Quando Senna applaudiva il Pescara allo stadio Adriatico

Galeone, Reja e Gino Pilota tra i suoi cari amici in Abruzzo «Si informava sulle chance di salvezza dei biancazzurri»
PESCARA. A casa Pilota lo aspettavano per il giorno dopo la gara di Imola come capitava ormai da anni. Un legame forte con Gino e la moglie Jutta, uno di famiglia, che fosse un campione, il più forte della Formula Uno, era solo un trascurabile dettaglio. La storia era cominciata nell'88, proprio nella stagione del suo primo trionfo mondiale, da allora Pescara faceva comunque parte del suo mondo. In quella villa sulla collina di Francavilla, ora di proprietà di Jarno Trulli, Ayrton Senna ha ancora la sua stanza, piena di foto e ricordi che non cancellano momenti felici di una vita tragicamente spezzata in quell'ultimo maledetto Gran Premio, il 1° Maggio 1994.

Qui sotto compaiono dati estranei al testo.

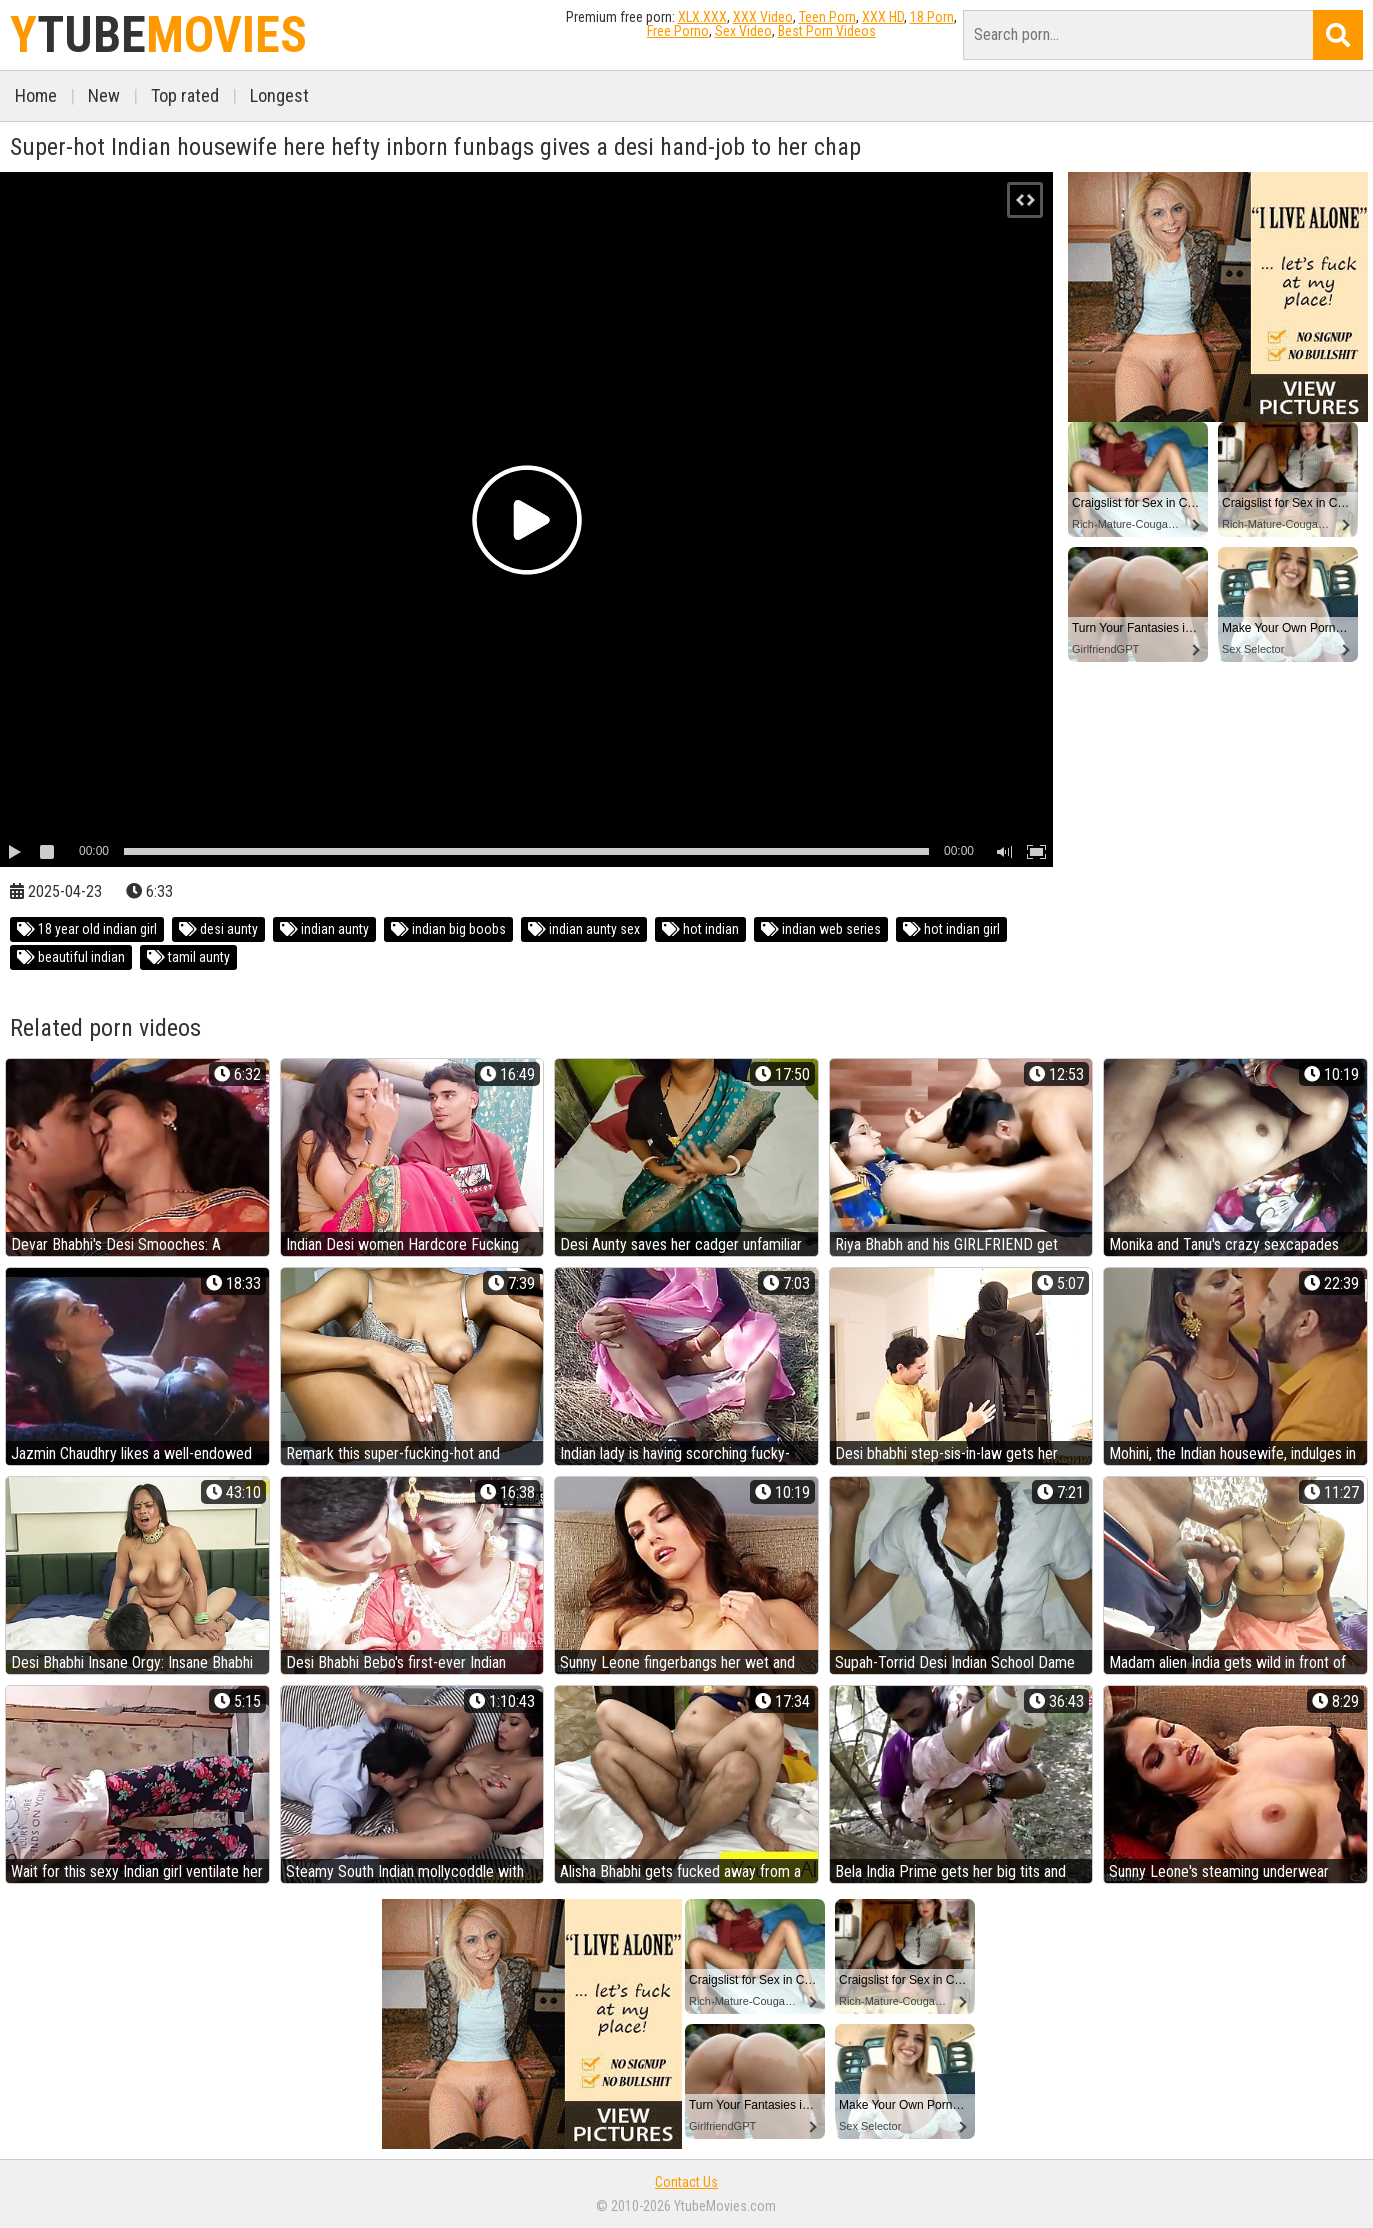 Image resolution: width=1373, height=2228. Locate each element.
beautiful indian (71, 957)
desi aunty (218, 929)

La pastasciutta di Michele da Eriberto, le insalate che preparava la Jutta, le trigliette che riusciva a procurarsi il padrone di casa, le partite di tennis con Tommaso Tucci alla Campagna, le macchinette da corsa radiocomandate con le quali ingaggiava sfide tiratissime in giardino con Gerhard Berger, austriaco, pure lui pilota di Formula Uno, le volate con la moto d'acqua sul mare di Francavilla, le sudate sulla pista dello stadio Adriatico per tenersi in forma. «Arrivava alla fine del nostro allenamento con la 500 rossa di Gino», racconta Gianni Galeone, pure lui assiduo di casa Pilota, «lo aspettavano Italo Rapino e il custode, con Edi Reja, che lo assisteva, cominciava a fare giri di campo a velocità sempre più sostenuta».
«E io per la verità», precisa l'attuale allenatore della Lazio, «dopo i primi 400 metri mi fermavo proprio perché non ce la facevo a stargli dietro. Era capace di farne almeno dieci di giri. Un perfezionista anche per quel che riguarda la preparazione. E poi, quando si tornava a casa, passava ore a rivedere il filmato della sua ultima gara, cercando di scoprire eventuali errori o difetti della macchina.
Tre, quattro giorni, a volte una settimana di relax e lavoro con i suoi amici di Pescara, una presenza discreta, riservata, per anni un appuntamento fisso dopo Monza e Imola ma anche qualche blitz a sorpresa lontano dai giorni delle corse, assieme alla mamma e alla sorella Viviane. «Era diventato anche un po' tifoso del Pescara», dice Gianfranco Mazzoni, giornalista abruzzese che racconta la Formula 1 per la Rai, «ricordo che un giorno, penso fosse il '93, prima di una gara in Australia mi chiese se ce l'avrebbe fatta ad evitare la retrocessione. Nel '92 giocò pure all'Adriatico con la squadra dei piloti contro una rappresentativa di politici e allenatori. Finì 4 a 4 e lui segnò anche un gol».
«La ricordo anch'io quella partita», aggiunge Galeone, «sicuramente correva più di tutti ma si capiva che non era quello il suo sport preferito. Un ragazzo eccezionale, questo sì, una persona squisita, semplice, trasparente, un campione come uomo e non solo al volante».
Dei suoi amici pescaresi l'ultimo a vederlo prima della tragedia fu Edi Reja: «Quell'anno allenavo il Bologna», racconta, «il sabato pensai di andarlo a trovare a Imola. Appena mi vide mi venne incontro e mi abbracciò, mi portò con lui e restammo a parlare per un po'. Era nervoso, mi confessò che non era soddisfatto di come erano andate le prove, c'era qualcosa che non lo convinceva sull'assetto della vettura. Poi la domenica, mentre andavo in auto allo stadio sentii alla radio la notizia dell'incidente. Quel ricordo terribile me lo porterò dietro per sempre».